Blog

Background Checks

The employer’s ability to ethically share information about employees has become so clouded and confused that employers, who should know better, have begun to wonder if they’re legally allowed to share information with each other at all!  Let me be perfectly clear about this: Yes, they are allowed to share.

Unequivocally, employers are allowed to share information; and, more importantly, it makes excellent sense why that should be so.  To suggest that they aren’t makes no sense at all, except to the prospective employee with something to hide.  And within the framework of information sharing, the job seeker should become the facilitator who makes it happen and who, frankly, should want to make it happen—not for the employer’s sake, but for his own.  After all, he’s the person who wants to become employed!  How else is the prospective employer going to find the right person for the job?

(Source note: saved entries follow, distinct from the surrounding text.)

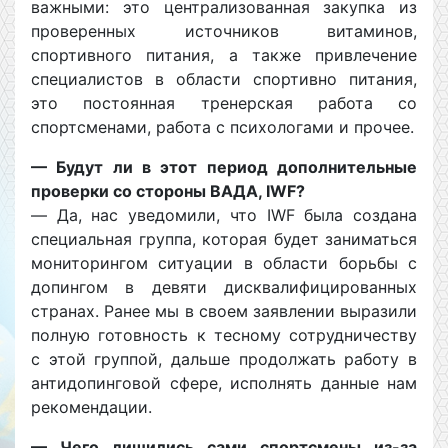
важными: это централизованная закупка из
проверенных источников витаминов,
спортивного питания, а также привлечение
специалистов в области спортивно питания,
это постоянная тренерская работа со
спортсменами, работа с психологами и прочее.
— Будут ли в этот период дополнительные
проверки со стороны ВАДА, IWF?
— Да, нас уведомили, что IWF была создана
специальная группа, которая будет заниматься
мониторингом ситуации в области борьбы с
допингом в девяти дисквалифицированных
странах. Ранее мы в своем заявлении выразили
полную готовность к тесному сотрудничеству
с этой группой, дальше продолжать работу в
антидопинговой сфере, исполнять данные нам
рекомендации.
— Чего лишились сами спортсмены из-за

How, indeed?  A great deal can be learned about a candidate’s technical skills through job interviews with someone whose technical skills are in the same field (or at least a very least a closely related field).  It would be naïve to suggest that a highly trained organic chemist couldn’t get a fair sense of a candidate’s knowledge of organic chemistry through a one-on-one interview.

What is more difficult to determine, however, is determining how capable the candidate will be in terms of soft skills, like working well with others.  It’s more difficult to know how effectively the candidate’s management style will fit within an organization’s existing corporate culture, or a hundred other things that are outside the scope of technical skills.